The relationship between anti-chemokine antibodies and long-term disease outcomes represents an emerging area of research with important clinical implications. Longitudinal studies tracking patients over extended periods have revealed significant associations between anti-chemokine antibody profiles and long-term sequelae. For instance, research on COVID-19 patients demonstrated that specific anti-chemokine antibody patterns at 6 months post-infection were predictive of the absence of long COVID symptoms at one year . Detailed cohort studies have shown that approximately 65.1% of COVID-19 survivors report persistence of at least one symptom related to their infection at 12 months, with formerly hospitalized individuals experiencing a higher symptom burden than outpatients (72.7% versus 47.4%) . Methodologically, researchers compare anti-chemokine antibody levels between individuals with and without persistent symptoms while controlling for confounding factors such as age, gender, and time from disease onset. Multivariate analysis further helps identify which specific anti-chemokine antibodies serve as the strongest predictors of favorable long-term outcomes, potentially informing both prognostic tools and therapeutic strategies.

What are the key design elements of clinical trials for antibody therapeutics?

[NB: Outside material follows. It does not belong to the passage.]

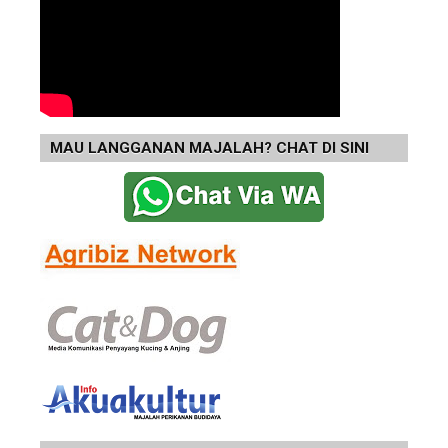
MAU LANGGANAN MAJALAH? CHAT DI SINI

Clinical trials for antibody therapeutics require careful design considerations to efficiently evaluate safety and efficacy. Phase 2 trials typically focus on patients with mild to moderate disease not requiring hospitalization, as exemplified by the ACTIV-2 trial for COVID-19 therapeutics . These trials employ rigorous randomized, placebo-controlled designs to generate reliable data. A key innovative approach in antibody clinical trials is the adaptive design, which allows for seamless transition from Phase 2 to Phase 3 if preliminary results show promise, enabling researchers to gather critical data from larger volunteer pools without delay . This approach was implemented in trials sponsored by the National Institute of Allergy and Infectious Diseases (NIAID) through the AIDS Clinical Trials Group (ACTG) . Such adaptive designs are particularly valuable during public health emergencies when rapid development of therapeutics is crucial. Additionally, clinical trials for antibody therapeutics must include comprehensive safety monitoring, especially for potential immunological adverse events, and collect samples for pharmacokinetic analyses to understand antibody distribution and clearance in humans.

How do researchers translate in vitro neutralization data to in vivo efficacy predictions?

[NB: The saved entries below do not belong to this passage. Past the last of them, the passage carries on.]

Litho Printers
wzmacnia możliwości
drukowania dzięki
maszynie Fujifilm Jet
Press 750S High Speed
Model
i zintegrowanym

Translating in vitro neutralization data to predictions of in vivo efficacy involves complex considerations of multiple factors. While neutralization potency (measured as ND50 or IC50) provides a starting point, researchers must account for pharmacokinetic parameters that influence antibody concentrations at sites of infection. Animal models serve as critical bridges between in vitro and human studies. For example, rhesus macaque models have demonstrated that potent neutralizing antibodies like CB6 can provide protection in both prophylactic and therapeutic settings against SARS-CoV-2 infection . When designing dosing regimens for clinical trials, researchers typically incorporate safety margins based on the minimum effective concentration observed in animal studies. Mathematical modeling approaches that integrate in vitro potency, pharmacokinetic data, and target tissue distribution help predict appropriate dosing regimens for humans. Additionally, researchers consider the durability of protection needed and the half-life of the antibody in circulation. For some applications, antibody engineering techniques such as Fc modifications can extend half-life, potentially reducing dosing frequency in clinical settings.